No engañamos a ningún oyente, habitual del artista aragonés o no, si decimos que nunca se puede emitir juicio de valor alguno ni crear expectativas mejores o peores antes de escuchar cada nuevo disco suyo. La trayectoria de Enrique Bunbury ha pasado por tantas y tan diferentes etapas musicales y personales que ya cada vez se hace más complicado ubicarlo en tal o cual movimiento o tratar de adivinar por dónde irán sus siguientes pasos creativos. Esa condición de músico único e intransferible es lo que dota de un valor extraordinario a sus grabaciones, últimamente más prolíficas debido a la dichosa pandemia y a su obligado retiro de los escenarios por una alergia a la sustancia química que es la base del humo de los conciertos (parece que no definitivo, tras anunciar diez fechas en directo divididas en dos tramos de cinco conciertos cada uno). Dicha circunstancia, lejos de amilanarlo, lo centró aún más en su gran pasión: La creación y el trabajo minucioso en el estudio. El resultado, después de dos discos importantísimos como “Posible” y “Curso de levitación intensivo” editados casi sin solución de continuidad durante el mismo infausto ejercicio de 2020, es una nueva vuelta de tuerca al sonido, arreglos y producción que puede desconcertar a más de un seguidor, por mucho valor intrínseco que tenga.
“Greta Garbo” homenajea desde la portada a la gran figura que transitó del cine mudo a los primeros tiempos del sonoro conservando su halo de misticismo, hasta que decidió retirarse del ojo público a la tierna edad de 36 años. Por decisión propia y de manera definitiva, a diferencia de lo ocurrido con nuestro hombre, forzado por problemas transitorios de salud ya parece que identificados. Revolotea por todo el disco esa misma sensación de abandono de una vida que muchos desearían en pos de un retiro aparente y profundamente orientado hacia dentro, para descubrir los resortes inasibles que provocan y mueven cualquier proceso creativo. Bunbury escribe algunas de sus mejores letras en temas meditativos como “Desaparecer”, en el que se decanta por una base de piano y despoja de arreglos innecesarios una confesión que no es sino un desnudo emocional.
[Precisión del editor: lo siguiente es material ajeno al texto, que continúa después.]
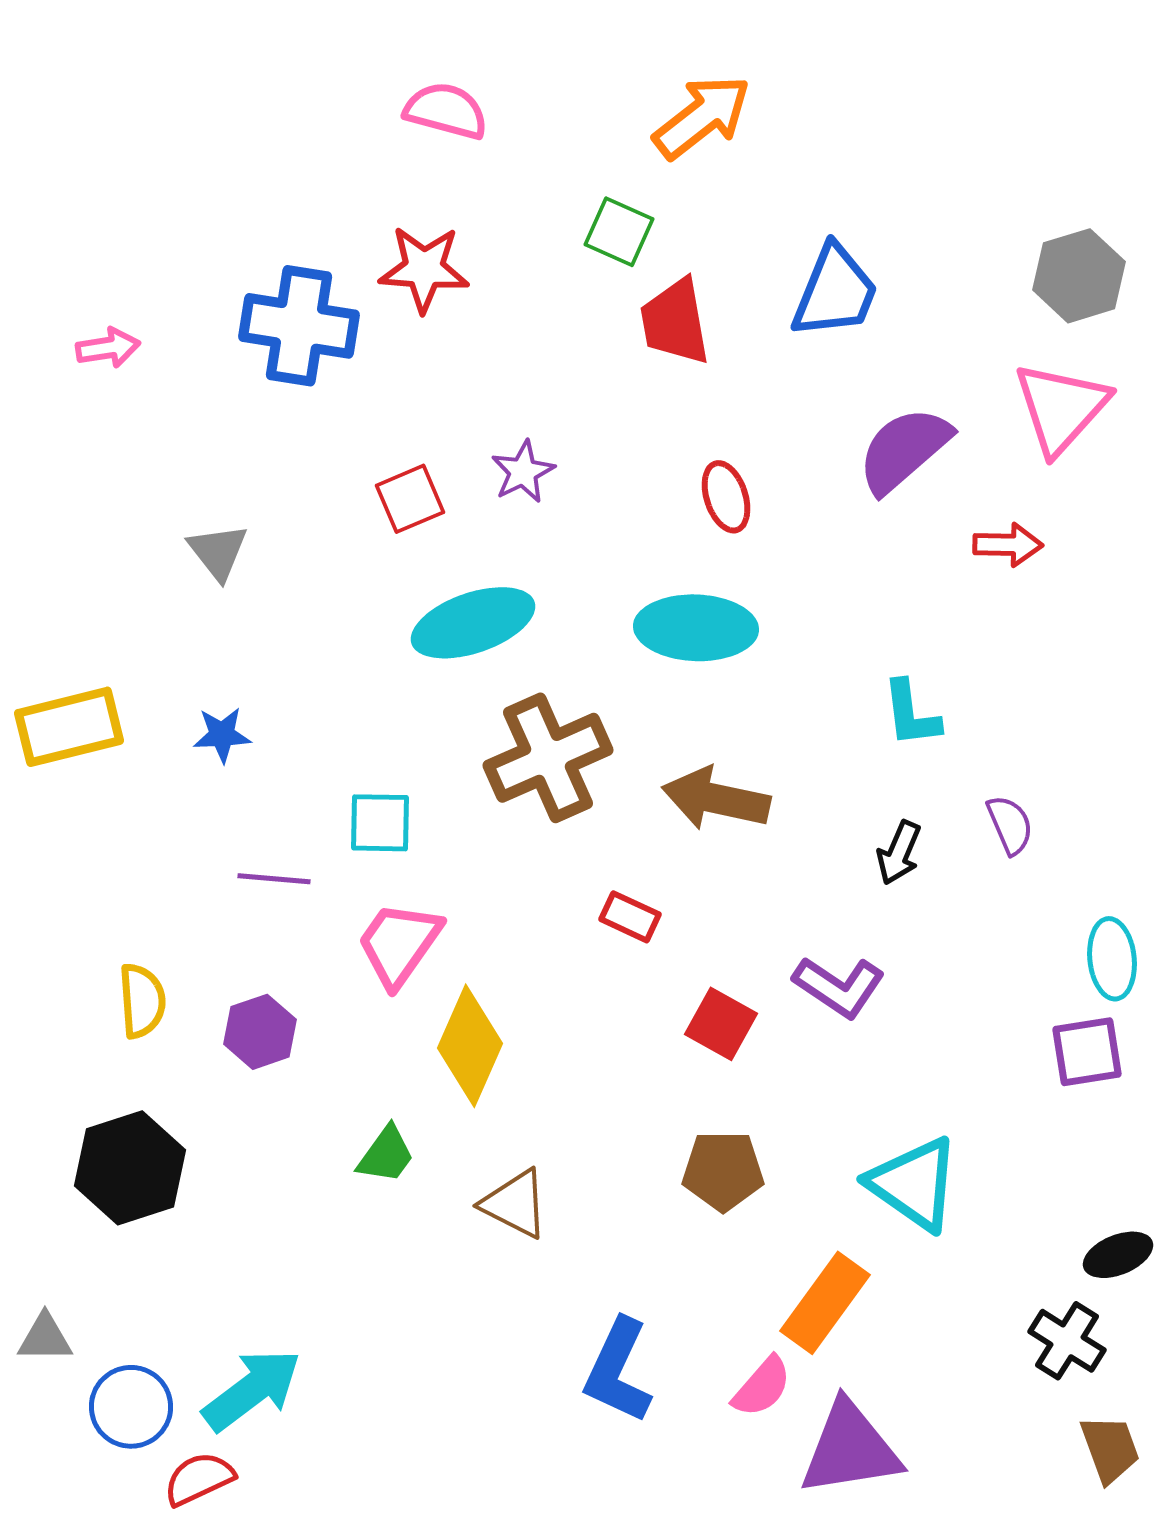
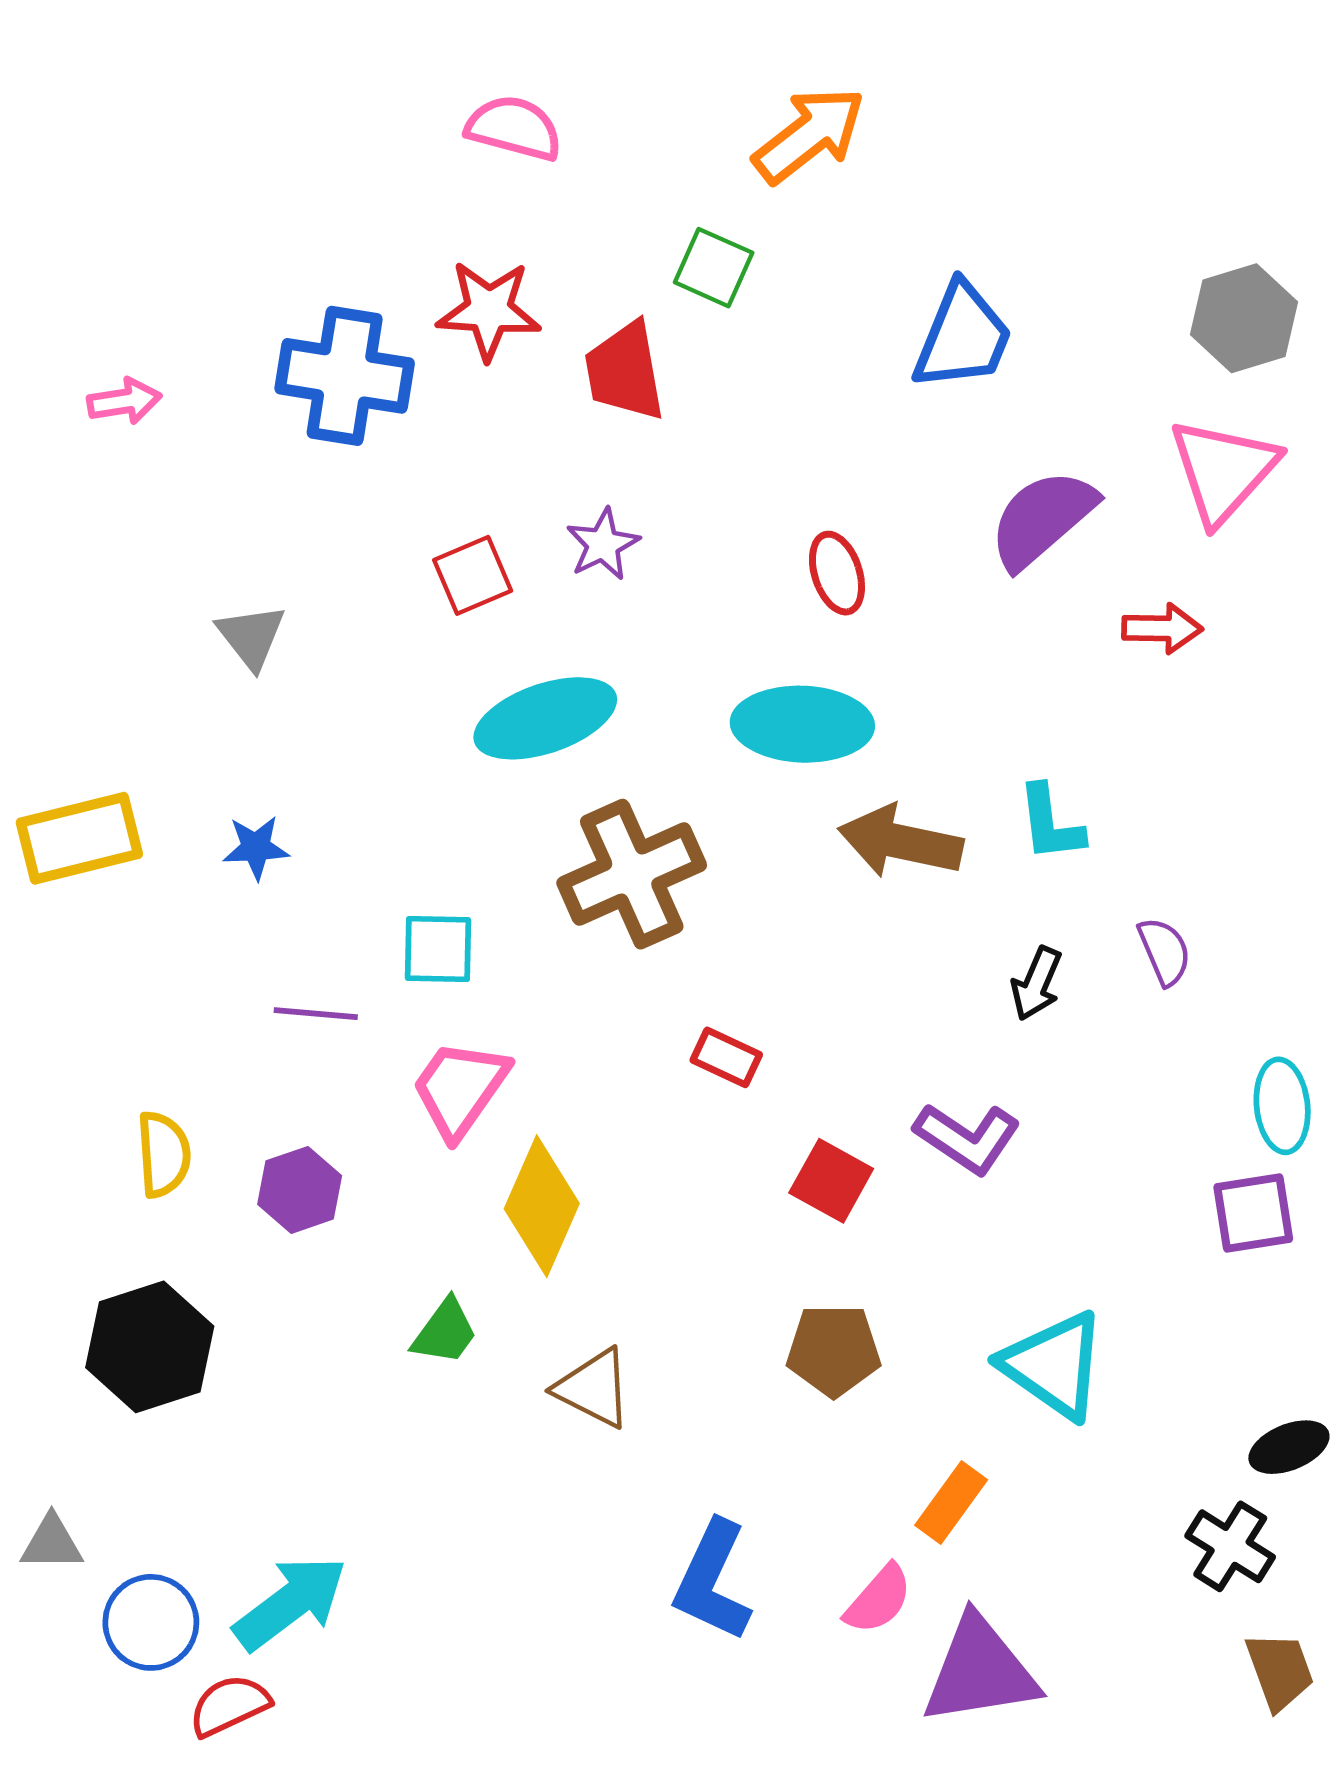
red trapezoid: (675, 322) -> (625, 371), moved
brown arrow: (716, 799) -> (900, 842), moved
orange rectangle: (825, 1303) -> (951, 1502), size x0.7

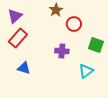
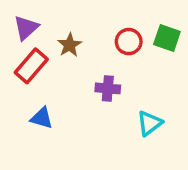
brown star: (56, 10) -> (70, 45), moved
green square: (96, 45) -> (167, 38), moved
Es la tónica predominante en el resto del álbum, tocado por músicos franceses recién incorporados a su círculo y producido por Adam Jodorowsky de forma analógica, grabando en cintas y volcando el sonido crudo de los músicos en el estudio sin claqueta ni postproducción alguna, por lo que estas canciones quedan claramente desmarcadas del resto de su trayectoria.
El Desierto de los Leones mejicano funcionó como punto de apoyo espiritual para crear el clima exacto de composición y remate de temas desgarradores desde el punto de vista personal como “De vuelta a casa”, “Alaska”, “Invulnerables” (estos dos elegidos como sencillos previos a la publicación oficial del disco), en los que se viste con los ropajes de la new wave británica, el glam rock de su admirado Bowie e incluso el soul que inmortalizaron los miembros de la Motown. “Para ser inolvidable”, sin ir más lejos, es un pequeño diccionario del funk y probablemente la canción más bailable –si dicho término es aplicable a alguna de las creaciones del maño-, pero líricamente mira hacia afuera, a una sociedad en la que el papel del artista está cada vez más en entredicho. “Nuestros mundos no obedecen a sus mapas”, en la que alude a la libertad como guía y reflejo de toda composición, y “Corregir el mundo con una canción”, donde ahonda en sus efectos y consecuencias, forman una dupla perfecta como principio y final de un recorrido sonoro en el que no es oro todo lo que reluce: A “Armagedón por compasión” y “Autos de choque” les falta el brillo que sí tiene “La tormenta perfecta”, una impresionante letanía contra los tiempos de mierda que vivimos y las transformaciones individuales y sociales que nos están volviendo a todos cada vez más dependientes y por tanto más imbéciles. Una canción sublime, de las que el maestro suele entregar tres o cuatro por disco, que centra el tono de un trabajo más irregular de lo esperado, con una sonoridad más uniforme que nunca y absolutamente arriesgado. Esta, sin duda, aparte de gustos o inclinaciones personales, es todavía la mejor virtud de un artista esencial en la escena del rock español de los últimos treinta años. Queramos o no, es necesario seguir aprendiendo de él, que a fin de cuentas es lo mismo que él pretende. Solo que ahora nos cuenta y nos canta las cosas mucho mejor que antes.